Latency – Going Beyond Throughput
posted on January 17, 2016 by Amit Golander
“We do these things not because they are easy, but because they are hard.”
John F. Kennedy
Storage is moving to flash, and flash is getting faster, so people keep asking me why I keep talking about latency as if there is a problem. Isn’t faster flash going to just make everything faster? Won’t “the rising tide lift all boats”?

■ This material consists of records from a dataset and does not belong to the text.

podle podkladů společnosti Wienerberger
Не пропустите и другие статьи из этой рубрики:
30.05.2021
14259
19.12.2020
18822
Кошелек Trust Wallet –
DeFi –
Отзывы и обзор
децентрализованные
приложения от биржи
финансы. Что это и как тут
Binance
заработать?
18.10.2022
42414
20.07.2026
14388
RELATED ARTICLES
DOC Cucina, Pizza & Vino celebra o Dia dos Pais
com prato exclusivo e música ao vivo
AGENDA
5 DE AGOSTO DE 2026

Flash media as a storage media is indeed “faster” than the spinning hard-disks we’ve all been using for decades. But when it is used to simulate a hard disk, as is the case with SSD products, there are software layers which prevent it from reaching its full potential. That explanation always gets heads nodding, because it is obvious. But what about when the flash media is not simply packaged into an “SSD” and connected over SATA or SAS, but instead can be addressed via NVMe over PCIe? Doesn’t that make the problem of hard disk drive emulation go away?
Not entirely. For one thing, in some cases the SSD abstraction is maintained despite being connected via PCIe. Faster than SAS or SATA, but still those software speed bumps to keep data from driving too fast through the storage parking lot.

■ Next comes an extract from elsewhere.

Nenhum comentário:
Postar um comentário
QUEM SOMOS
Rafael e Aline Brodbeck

But let’s suppose that you have a flash card designed specifically for NVMe and allowing more sophisticated memory-addressing software mechanisms to unleash its greater potential. And what about the SCM (Storage Class Memory) products coming to market blurring the distinction between DRAM and non-volatile media previously relegated to the storage layer? Hasn’t hardware solved the performance problem?
I wish it were so. But it comes back to the subtle distinction between latency and throughput, and what it means to the software inside the kernel.

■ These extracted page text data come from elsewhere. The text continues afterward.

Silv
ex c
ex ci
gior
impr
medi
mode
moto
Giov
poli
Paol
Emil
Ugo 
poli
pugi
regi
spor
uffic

At a high level, it’s easy to think of latency as the inverse of throughput (and vice versa). For a simple, single-threaded series of operations, that should be literally true. But it is more complicated when you have many operations occurring in parallel.
Consider the analogy of a highway. If it is a one-lane road. Latency is one vehicle making a round-trip between two end points. Let’s imagine a 4-passenger car traveling on a single-lane road for 50 kilometers across a desert between two depots. Each roundtrip is an event and its completion time is its latency. If we want to improve its latency we could make the car faster.
If we want to improve its throughput we could make the car bigger – replace it with a huge, slow bus – but the net result would be worse latency with more passenger roundtrips for greater throughput. We could further increase throughput by building more lanes on the highway and running more vehicles. Optimally, we would make all the vehicles faster, whether they became even larger trains of trailers pulled by a truck or swarms of speedy motorcycles spreading out over the ever-multiplying number of new lanes.
The point here is that we really have three performance dimensions to consider:
- How quick is the roundtrip for any one passenger? That is latency.
- How many passengers in aggregate per unit time? That is throughput.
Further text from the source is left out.